Additionally, to ensure our results were not location specific, for example, due to local soil conditions or insect abundance, 13 of the 32 varieties (Table S1) were planted at two additional locations in 2012. This subset was chosen to confirm certain notable trends seen in the data at the end of the first season (2011). For example, Borago was mostly visited by honeybees, while Lavandula mostly by bumblebees. L. × intermedia received more insect visits than L. angustifolia, while sharp colour contrast (traditional blue/purple vs. white) had no effect on the number of visits. Open-flowered Dahlia varieties were more attractive than those with more modified flower forms. Origanum and Stachys seemed to have disproportionately large numbers of visits by ‘other’ wild bees, while Erysimum was most attractive for butterflies and moths. One location was 4·5 km away at Plumpton College (lat: 50·905665, long: −0·074753791) where the soil is also chalky, and the other 26·3 km away in FR's private garden in Magham Down (lat: 50·880426, long: 0·28488247), where the soil is sandy. Only one 1 × 1 m patch per variety was planted, and the patches were arranged in a line with 30 cm gaps.

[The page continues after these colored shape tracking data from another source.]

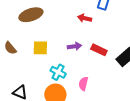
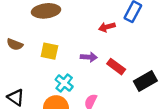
red arrow: (85, 18) -> (107, 27), turned -40
brown semicircle: (10, 48) -> (15, 44), turned -40

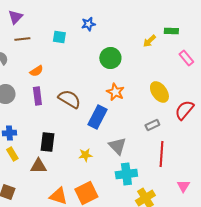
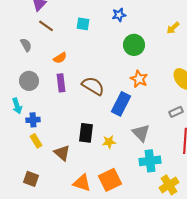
blue star: (88, 24) -> (119, 15), moved
brown line: (22, 39) -> (46, 26), turned 42
black rectangle: (47, 142) -> (86, 133), moved
brown triangle: (38, 166) -> (62, 153), turned 42

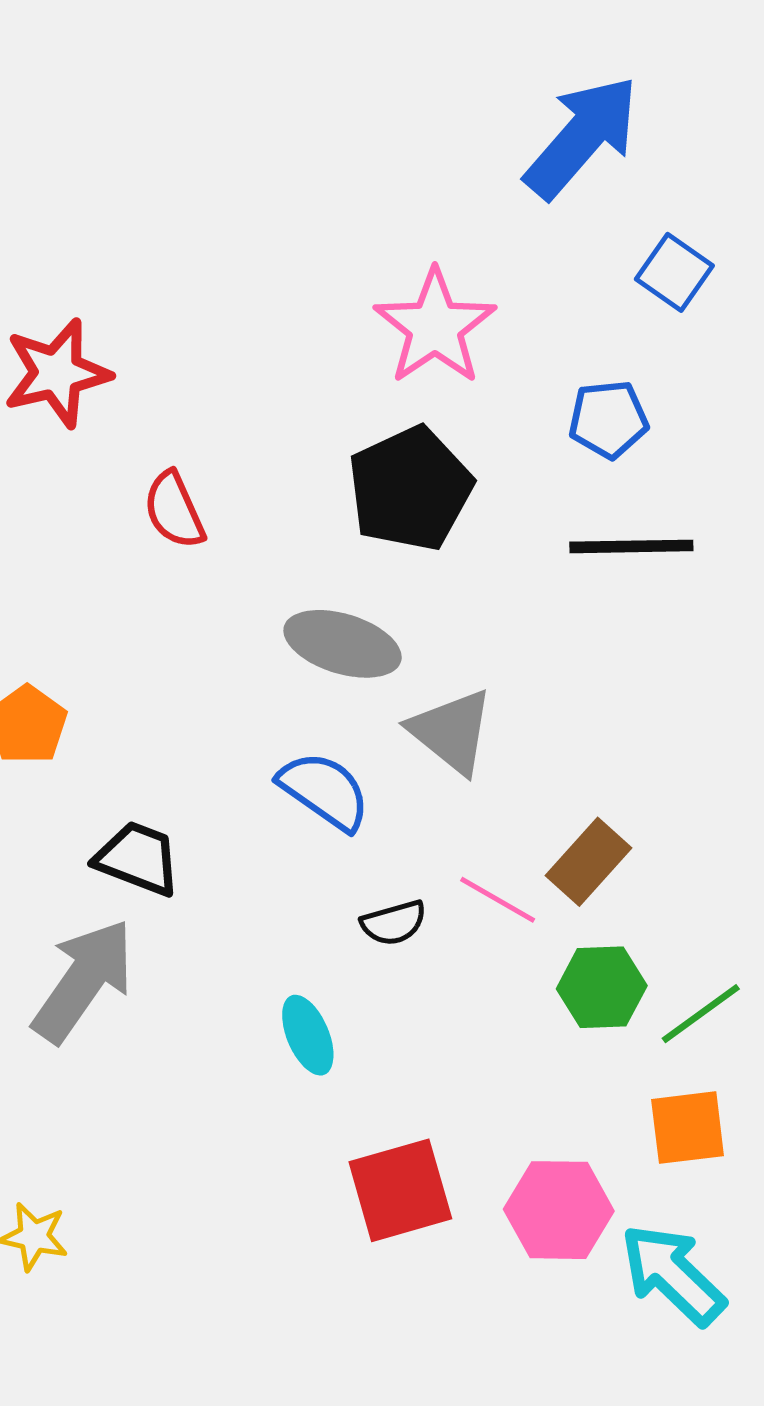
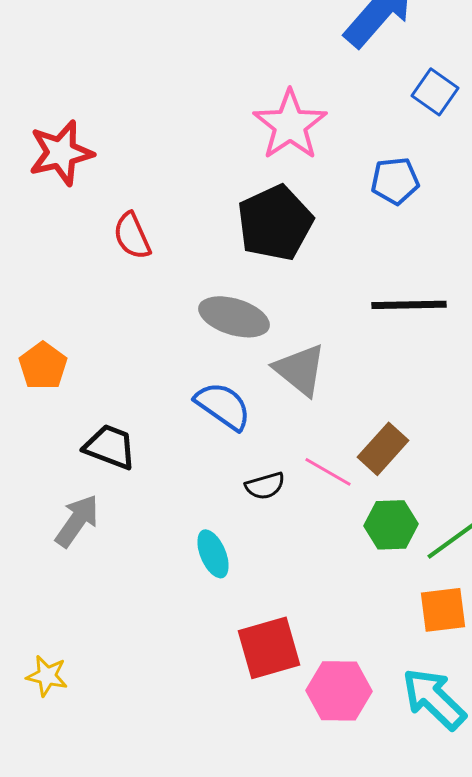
black line: (631, 546) -> (409, 305), moved
gray arrow: (83, 981) -> (77, 521), size x0.7
pink hexagon: (559, 1210) -> (339, 691), moved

Perennials were bought in pots from nurseries and garden centres and planted in June 2011 (University of Sussex) and May-June 2012 (Plumpton College & Magham Down). Borage (Borago officinalis), which is an annual, was sown in May each year to give peak flowering in July–August. Viper's bugloss (Echium vulgare) is a biennial, flowering in the second year of its life cycle. However, we were able to induce flowering in the first year by keeping young seedlings in a greenhouse at 24:0 light/dark photoperiod for 8 weeks before transplanting them to patches in the flower bed. The non-hardy anise hyssop (Agastache foeniculum) and geranium (Pelargonium × hortorum) were dug out at the end of 2011 season, overwintered in a heated greenhouse and replanted in May 2012. The four Dahlia varieties, which are also non-hardy, were grown from tubers in a greenhouse starting in March each year and planted out 8 weeks later. Prior to planting, all patches were fertilized with multipurpose organic fertilizer (Fish, Blood & Bone, Sinclair) and controlled release fertilizer (Sincrocell 9, Sinclair). Table S1 gives the suppliers of each plant variety.

Recording insect flower-visitors

In the main flower bed at the University of Sussex, insects visiting the flowers were counted on 13 days from 14 July to 7 October 2011 and 12 days from 29 June to 18 September 2012. Counts were made only on days with favourable weather. That is, based on our experience, the combination of sunlight, temperature and wind was such as to allow all insect categories to be active. Counts were made at approximately weekly intervals throughout the main flowering period of most plant varieties (Fig. S1). In addition, insects were recorded on 6 days from 18 August to 18 September 2012 at Plumpton College and on 8 days from 9 August to 10 September 2012 at Magham Down.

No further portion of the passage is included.